Carme, une étudiante en philosophie de 20 ans, a déclaré à El Periódico: «Je ne me soucie pas de Pablo Hasél. Il a dit beaucoup de choses que je n’aime pas, mais ce n’est pas pour cela qu’il doit aller en prison. Je sors plus pour critiquer les abus policiers et la façon dont les jeunes sont criminalisés pour avoir protesté, que pour Hasél».

Un autre manifestant, Marc, 23 ans, a déclaré: «Nous voulons que les choses changent. Ceux qui sont au pouvoir sentent le franquisme», en référence au régime fasciste mis en place par le général Franco à la fin de la guerre civile espagnole en 1939 et qui n’est tombé qu’en 1978.

Joan, 21 ans, a déclaré: «Nous protestons contre l’emprisonnement de Hasél parce qu’il est injuste et parce que nous, les jeunes, nous souffrons du chômage. Nous voyons déjà à quoi ressemblera notre avenir».

Reis, 25 ans, a déclaré à Reuters: «Je ne suis pas ici uniquement pour [Hasél], mais pour le droit de nous exprimer, et parce qu’il y a beaucoup de mécontentement pour beaucoup de choses qui doivent changer».

Les étudiants et les jeunes travailleurs doivent assimiler les leçons du passé. Il y a maintenant 10 ans que des manifestations de masse de la jeunesse ont éclatés dans toute l’Espagne après la révolution égyptienne de janvier 2011, à cause de la vie difficile, des mesures d’austérité brutales et du gouvernement dirigé par le PSOE.

Le mouvement dit des Indignados, ou mouvement 15-M, fut caractérisé par un rejet de tous les grands partis, le PSOE surtout, qui a mis en œuvre des coupes budgétaires alors que le taux de chômage atteignait 50 pour cent chez les 18-25 ans. Une énorme colère s’est également développée contre les syndicats comme les Commissions ouvrières (CCOO) staliniennes et l’Union générale du travail (UGT) sociale-démocrate, les principaux véhicules pour imposer ces mesures.

Des groupes de la pseudo-gauche comme les Anticapitalistes ont promu des rassemblements diffuses et se sont opposés aux appels à la construction d’une nouvelle direction politique ; au lieu de cela ils ont promu «l’autonomie», «l’auto-organisation démocratique» et le «pas de politique» – bloquant tout véritable débat et opposition politique au PSOE et à la bureaucratie syndicale.

Trois ans plus tard, après avoir réprimé l’opposition sociale, les Anticapitalistes, avec un groupe de professeurs staliniens et de porte-parole de ce mouvement, ont fondé le parti Podemos.
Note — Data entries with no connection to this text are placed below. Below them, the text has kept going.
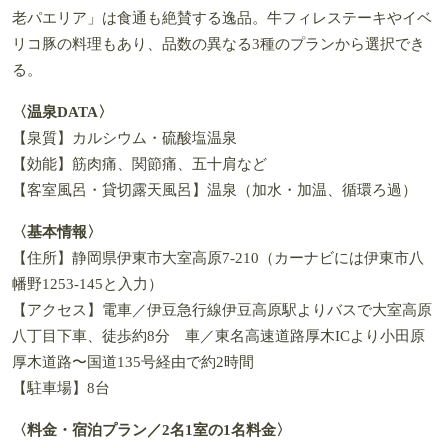
老パエリア」は食通も絶賛する逸品。牛フィレステーキやイベ
リコ豚の料理もあり、品数の異なる3種のプランから選択でき
る。
〈温泉DATA〉
【泉質】カルシウム・硫酸塩温泉
【効能】筋肉痛、関節痛、五十肩など
【客室風呂・貸切露天風呂】温泉（加水・加温、循環ろ過）
〈基本情報〉
【住所】静岡県伊東市大室高原7-210（カーナビには伊東市八
幡野1253-145と入力）
【アクセス】電車／伊豆急行線伊豆高原駅よりバスで大室高原
八丁目下車、徒歩約8分 車／東名高速道路厚木ICより小田原
厚木道路〜国道135号経由で約2時間
【駐車場】8台
〈料金・宿泊プラン／2名1室の1名料金〉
Ce parti arrose aujourd’hui les entreprises et les banques de milliards d’euros, met en œuvre des mesures d’austérité et réprime les droits démocratiques, notamment en mettant des musiciens en prison.
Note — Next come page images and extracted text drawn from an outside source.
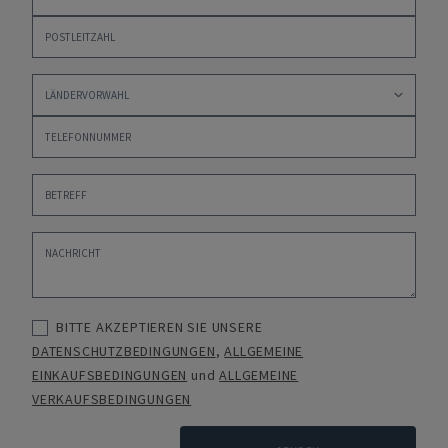
BITTE AKZEPTIEREN SIE UNSERE
DATENSCHUTZBEDINGUNGEN
,
ALLGEMEINE
EINKAUFSBEDINGUNGEN
und
ALLGEMEINE
VERKAUFSBEDINGUNGEN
La question cruciale aujourd’hui est l’intersection de la radicalisation de la jeunesse exprimée dans ces manifestations et d’une perspective élaborée d’opposition à la campagne de la classe dirigeante pour un État policier. Cela souligne l’urgence de construire en Espagne une section du Comité international de la Quatrième Internationale, basée sur la stratégie trotskyste de la révolte permanente.